Sunday, December 11, 2016

Assignment 2: First Python Program

In this assignment, we are asked to publish our first python program that loads our dataset and provides frequency distributions for our chosen variables. My hypothesis for the first assignment was that for the US data available from the natality statistics, there will be a statistically significant correlation between prenatal cigarette smoking, alcohol consumption, gestational weight gain, and lower Apgar scores. (Apgar scores are obtained at 1 minute past delivery time and again at 5 minutes past delivery time, to provide an assessment of newborn health based upon infant activity, pulse, grimace reflex, appearance, and respiration.)
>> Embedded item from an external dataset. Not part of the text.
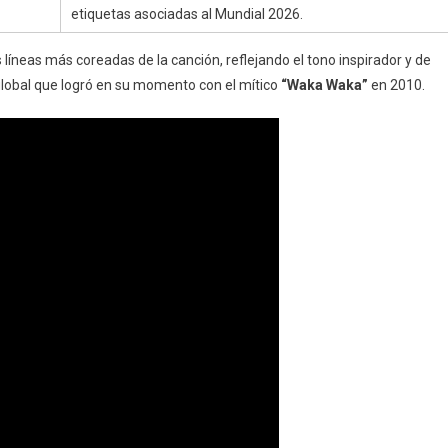
etiquetas asociadas al Mundial 2026.
s líneas más coreadas de la canción, reflejando el tono inspirador y de
global que logró en su momento con el mítico
“Waka Waka”
en 2010.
A note about my dataset, the record of all US births from 1969 - 2008 hosted on Google's BigQuery.
  • It's really, really, really big. Much bigger than the datasets provided for the course. I only really thought about this when I went to go create a .csv file and realized it would be impossible for a dataset of this size. Oops!  Therefore, for the purpose of this exercise, I selected a subset of rows: all births in January of 2003 in the state of Virginia. This yields 8005 unique records.
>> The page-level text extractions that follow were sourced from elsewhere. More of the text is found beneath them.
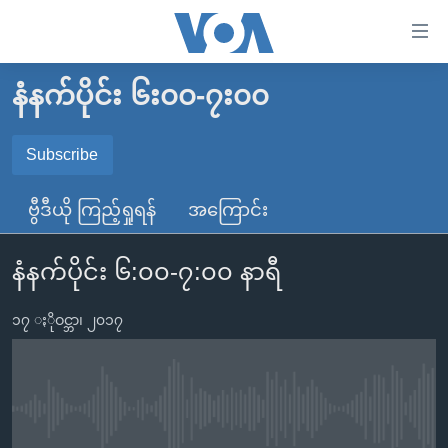
သုံး
ရ
လွယ်ကူ
နံနက်ပိုင်း ၆း၀၀-၇း၀၀
မူလစာမျက်နှာ
စေ
မြန်မာ
Subscribe
သည့်
SUBSCRIBE
ကမ္ဘာ့သတင်းများ
Link
ဗွီဒီယို ကြည့်ရှုရန်
အကြောင်း
ဗွီဒီယို
နိုင်ငံတကာ
များ
Spotify
သတင်းလွတ်လပ်ခွင့်
အမေရိကန်
ပင်မ
နံနက်ပိုင်း ၆:၀၀-၇:၀၀ နာရီ
ရပ်ဝန်းတခု လမ်းတခု အလွန်
တရုတ်
အကြောင်းအရာ
ရယူရန်
သို့
၁၇ ႏိုဝင္ဘာ၊ ၂၀၁၇
အင်္ဂလိပ်စာလေ့လာမယ်
အစ္စရေး-ပါလက်စတိုင်း
ကျော်
အပတ်စဉ်ကဏ္ဍများ
အမေရိကန်သုံးအီဒီယံ
ကြည့်
ရေဒီယိုနှင့်ရုပ်သံ အချက်အလက်များ
မကြေးမုံရဲ့ အင်္ဂလိပ်စာ
ရေဒီယို
ရန်
No media source currently available
ပင်မ
ရေဒီယို/တီဗွီအစီအစဉ်
ရုပ်ရှင်ထဲက အင်္ဂလိပ်စာ
တီဗွီ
And here is the output from running this code:

Apgar scores by COUNT
---------------------
0.0        3
1.0       13
2.0        9
3.0        5
4.0       10
5.0       21
6.0       44
7.0      124
8.0      525
9.0     6958
10.0     280
Name: APGAR_5MIN, dtype: int64

Apgar scores by PERCENTAGE
--------------------------
APGAR_5MIN
0.0      0.037477
1.0      0.162399
2.0      0.112430
3.0      0.062461
4.0      0.124922
5.0      0.262336
6.0      0.549656
7.0      1.549032
8.0      6.558401
9.0     86.920675
10.0     3.497814
dtype: float64

Cigarette use by COUNT (True/False)
-----------------------------------
False    7383
True      622
Name: CIGARETTE_USE, dtype: int64

Cigarette use by PERCENTAGE (True/False)
----------------------------------------
CIGARETTE_USE
False    92.229856
True      7.770144
dtype: float64

Alcohol use by COUNT (True/False)
---------------------------------
False    7383
True      622
Name: ALCOHOL_USE, dtype: int64

Alcohol use by PERCENTAGE (True/False)
--------------------------------------
ALCOHOL_USE
False    92.229856
True      7.770144
dtype: float64

A few comments on these distributions:

  • Right away I thought, "so weird! exactly the same number of people who drank during pregnancy also smoked!". But that's a really precise coincidence, isn't it? When I went back and queried the BigQuery db here, I found that for each year that cigarette_use was recorded (starting in 2003) the *exact* same records were recorded TRUE for alcohol_use.  This is true for records in various months of various years from 2003-2008 for various states.  In fact, in querying the entire db, I couldn't find any records that were TRUE for alcohol_use and not for cigarette_use, and vice versa.  Very odd, I therefore need to do some more research on the variables and how the have been recorded.
  • Low Apgar scores are quite uncommon. For January births in Virginia in the year 2003, almost 87% of all newborn infants received a 9 Apgar score.  That's great news for newborns! However, it then makes sense why people say that Apgar scores are not a clear indication of early childhood health, and I am starting to think therefore not as closely related to maternal health indicators as I had previously thought.  
  • I did not run a distribution for weight gain.  Well, I did, but it was spread among 1 to 99lbs of maternal weight gain.  Therefore, I need to figure out how to perform frequency analysis on groups of distributions; for example, # of mothers who gained 1-10lbs, or 11-20lbs, and so on. 
  • Finally, time permitting, I'd like to figure out how to use the BigQuery API to query the dataset directly from my python program, so that I can perform queries against the entire dataset.  If I can't figure that out for this course, then I will select 1-3 states for a particular month in a particular year to create a statistically significant set of observations for analysis.